**Problem to work on**
So that the copy stays text only, transcribe the data below exactly and exclude the images.

++++++++

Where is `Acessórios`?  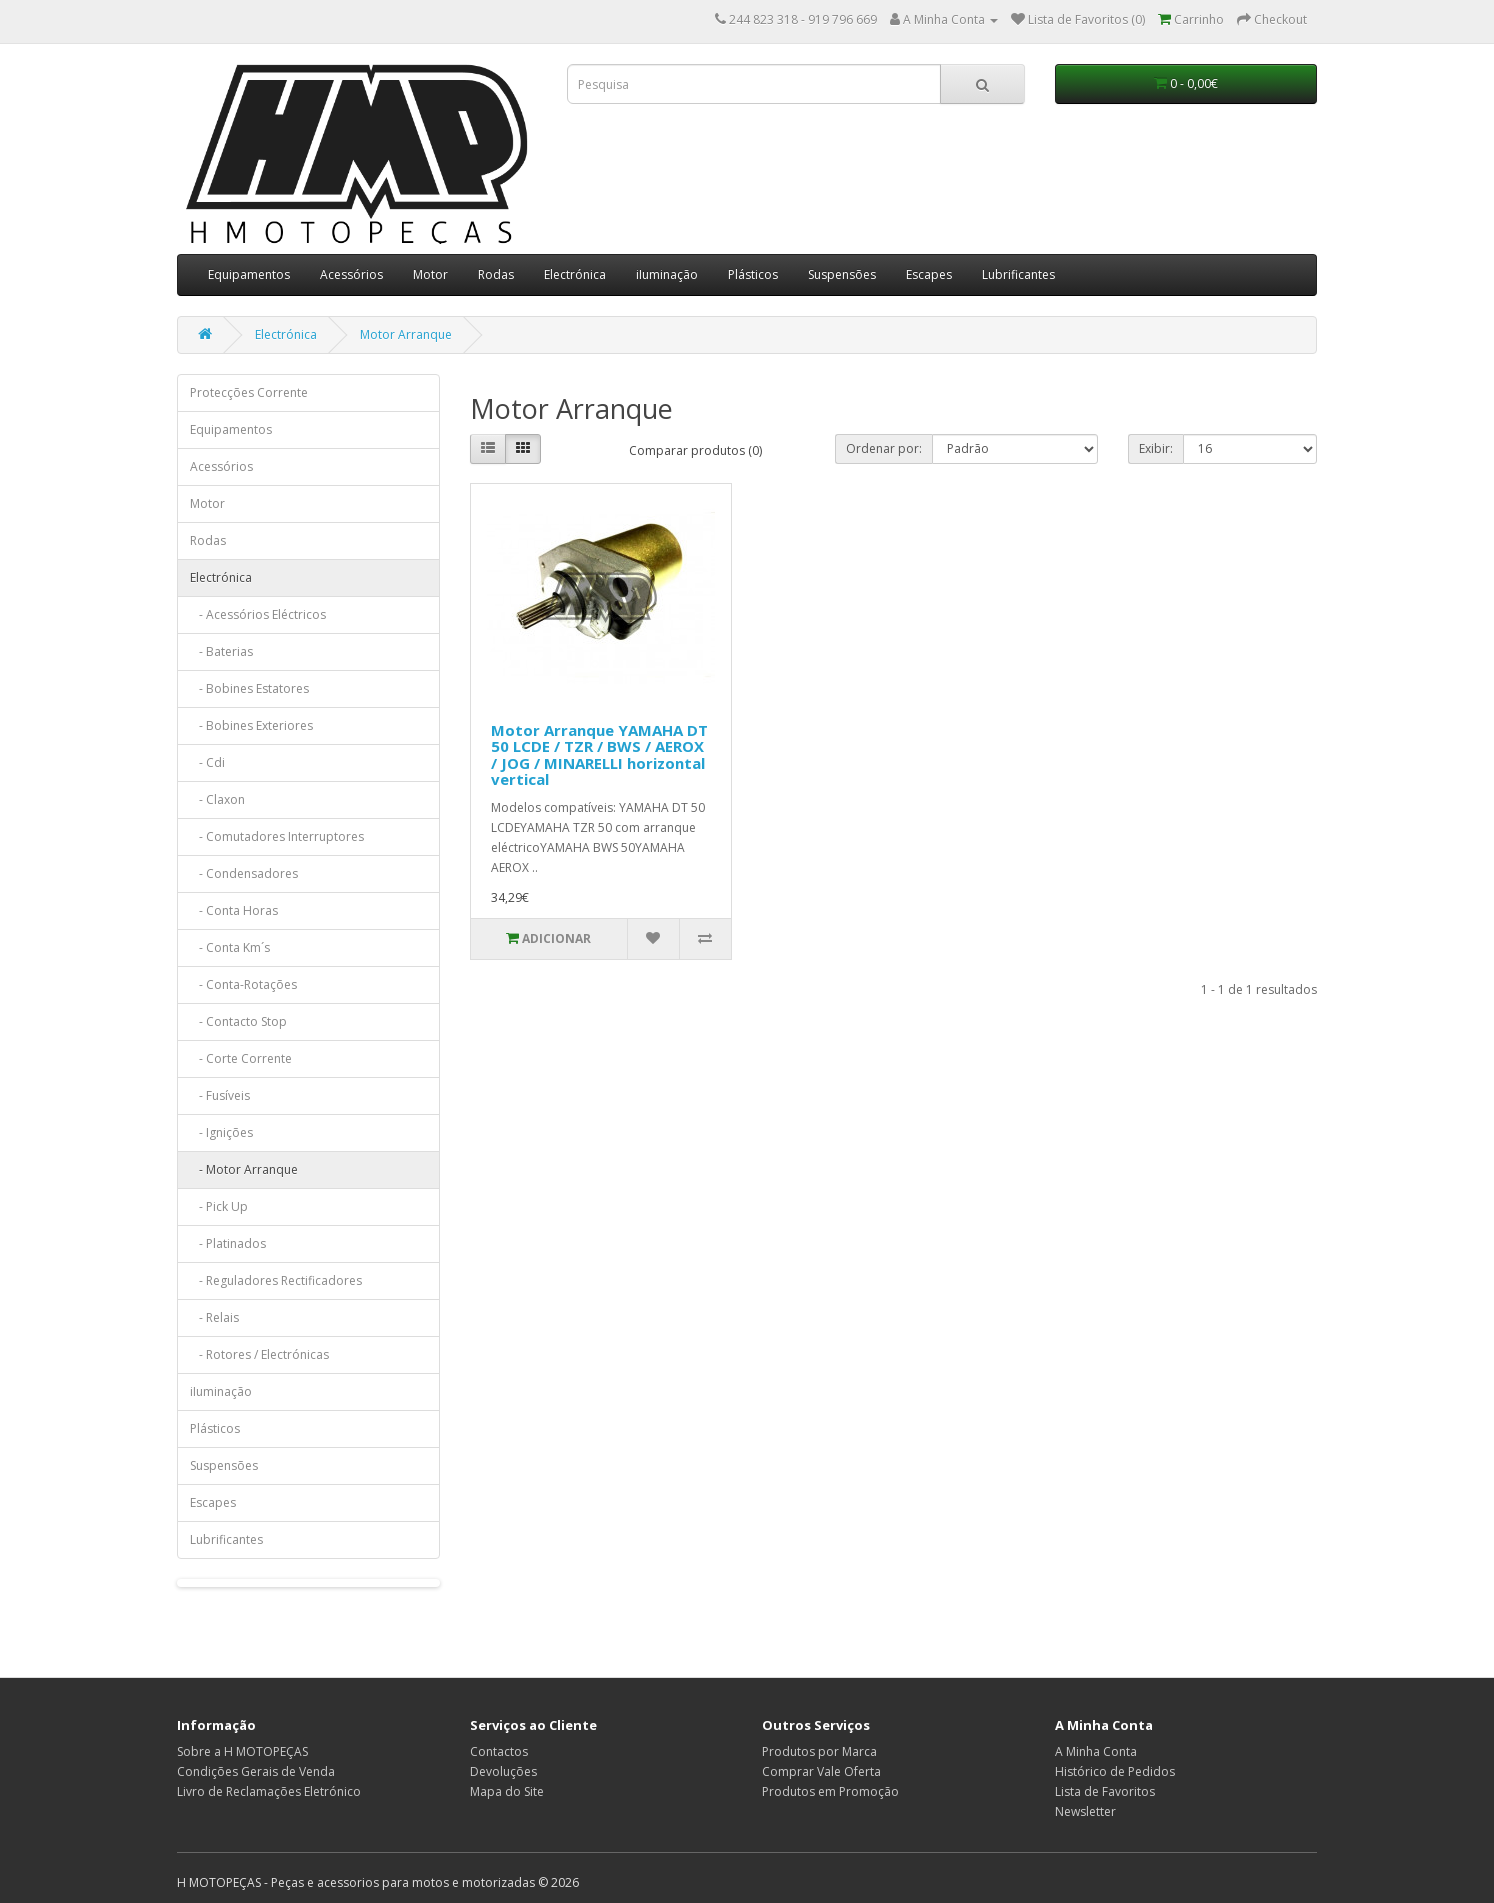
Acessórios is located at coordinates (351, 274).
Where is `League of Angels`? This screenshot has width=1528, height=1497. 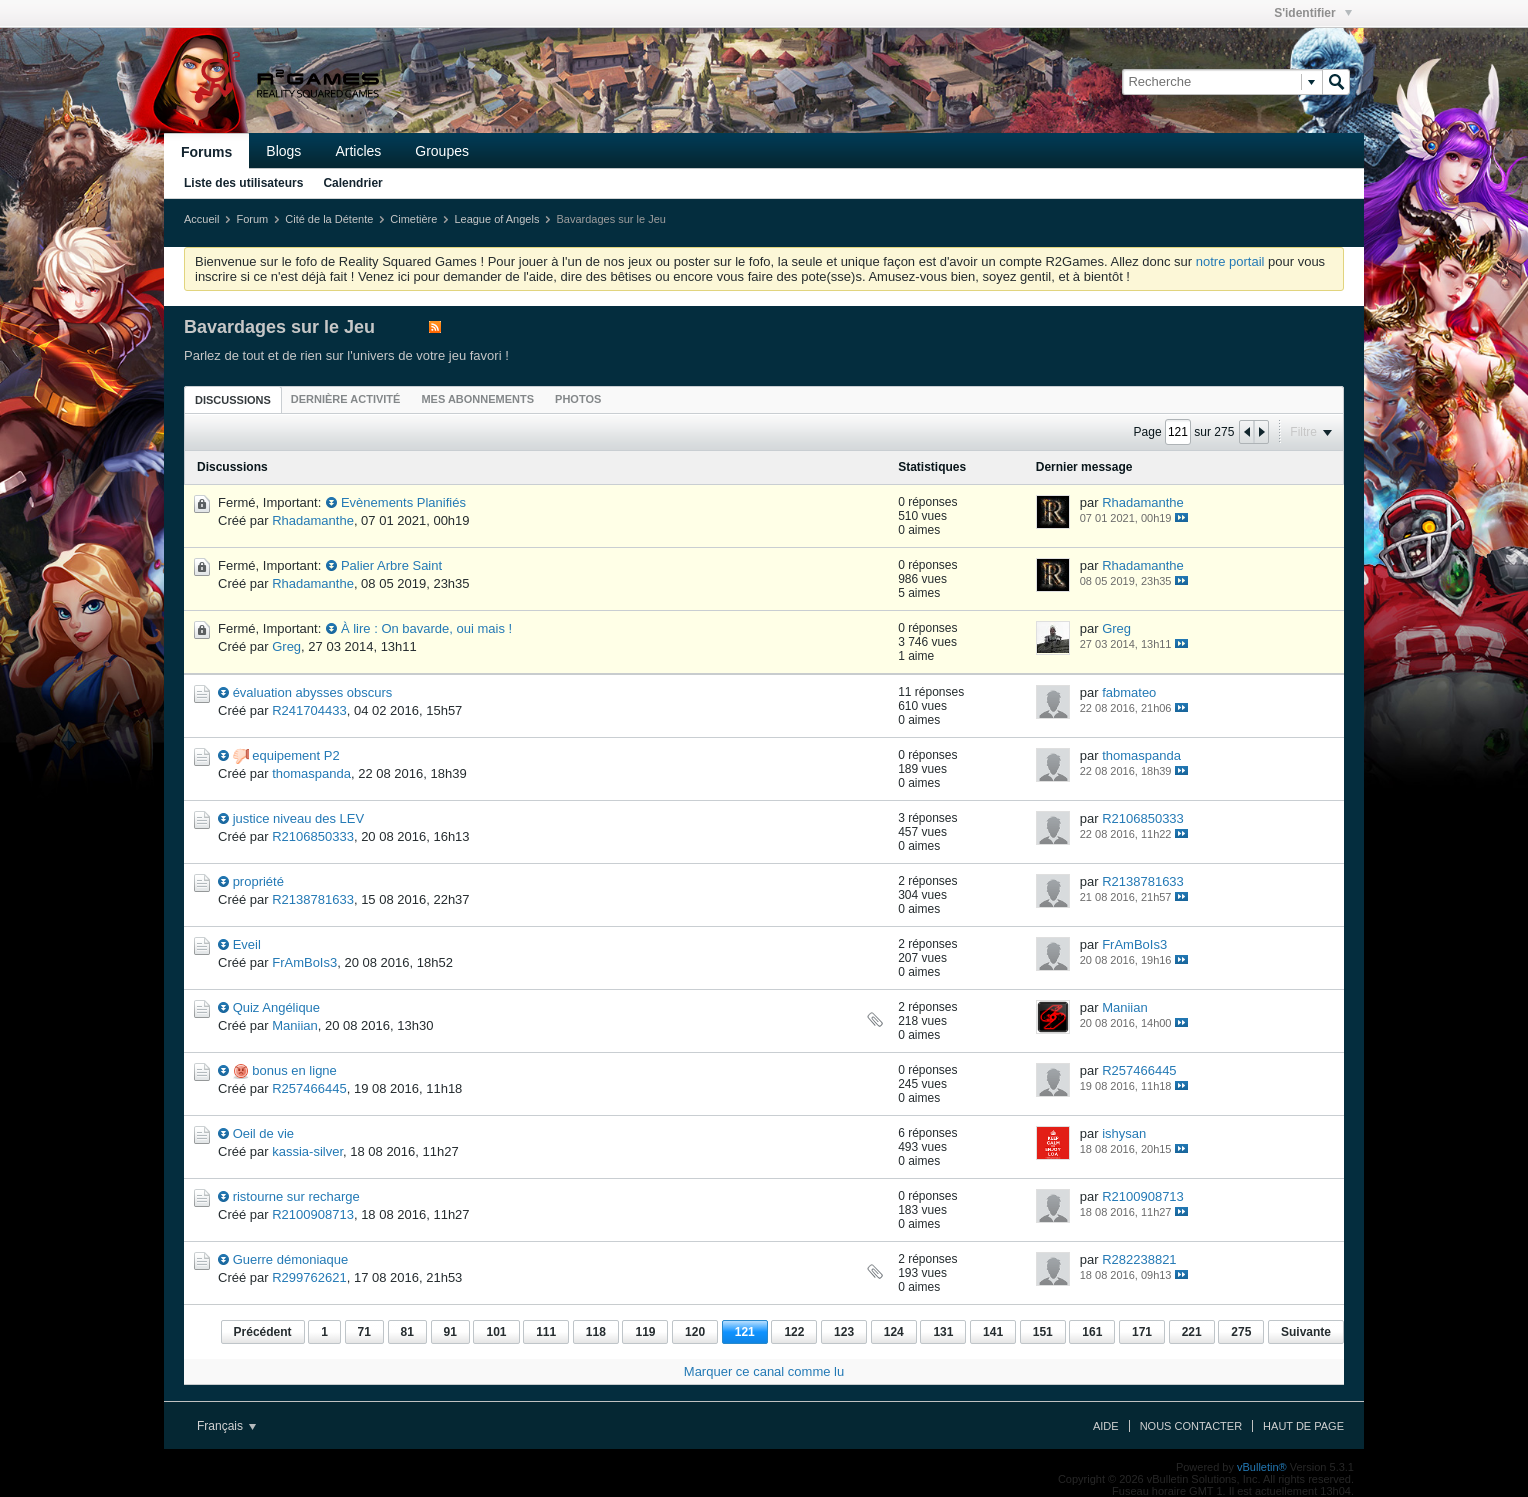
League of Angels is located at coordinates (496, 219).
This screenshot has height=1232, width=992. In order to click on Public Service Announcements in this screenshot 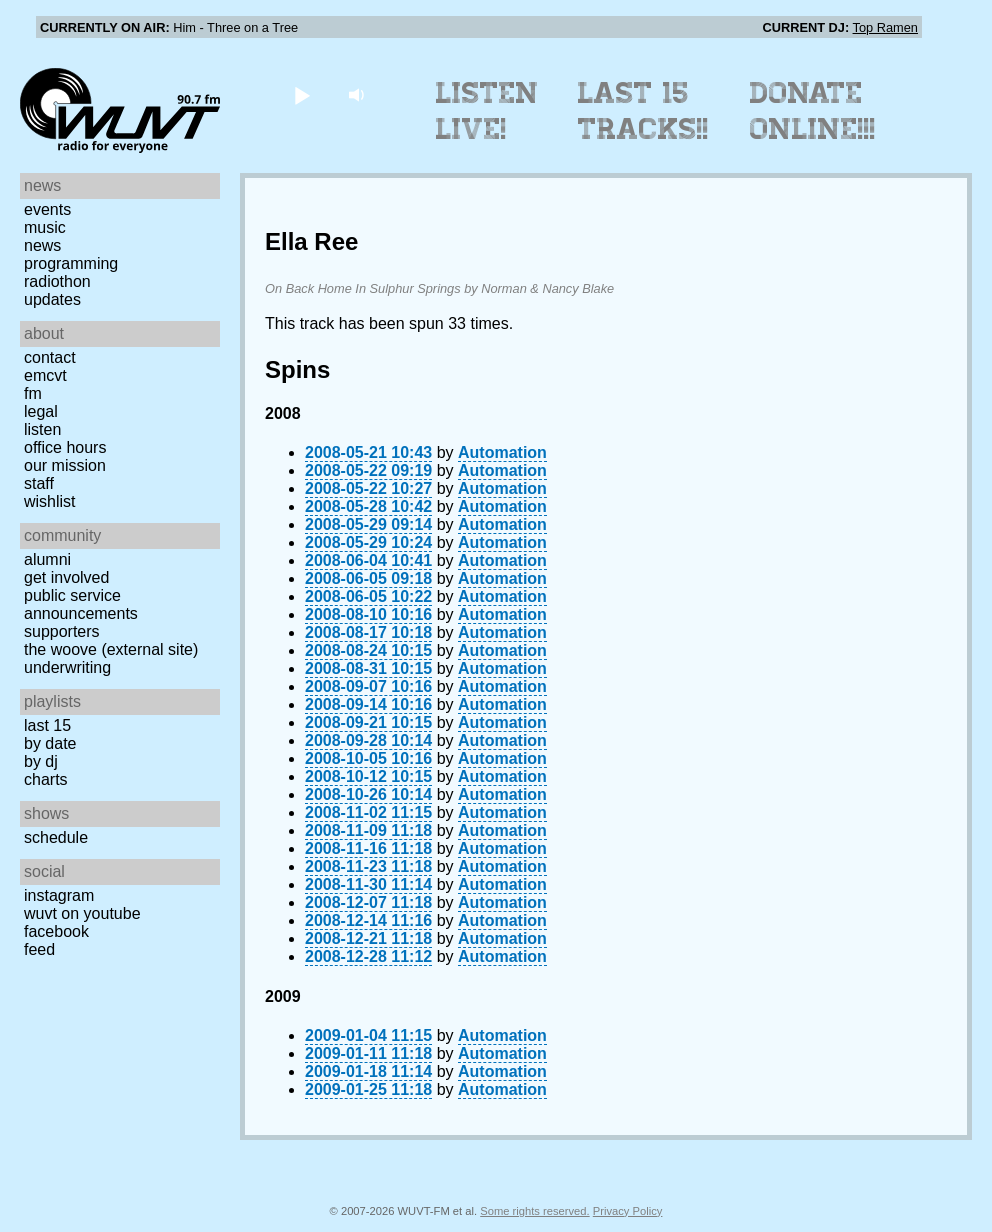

++++++++

**Answer box**
Where is `Acessórios`?  
Acessórios is located at coordinates (351, 274).
Where is `League of Angels`? This screenshot has width=1528, height=1497. 
League of Angels is located at coordinates (496, 219).
This screenshot has height=1232, width=992. In order to click on Public Service Announcements in this screenshot 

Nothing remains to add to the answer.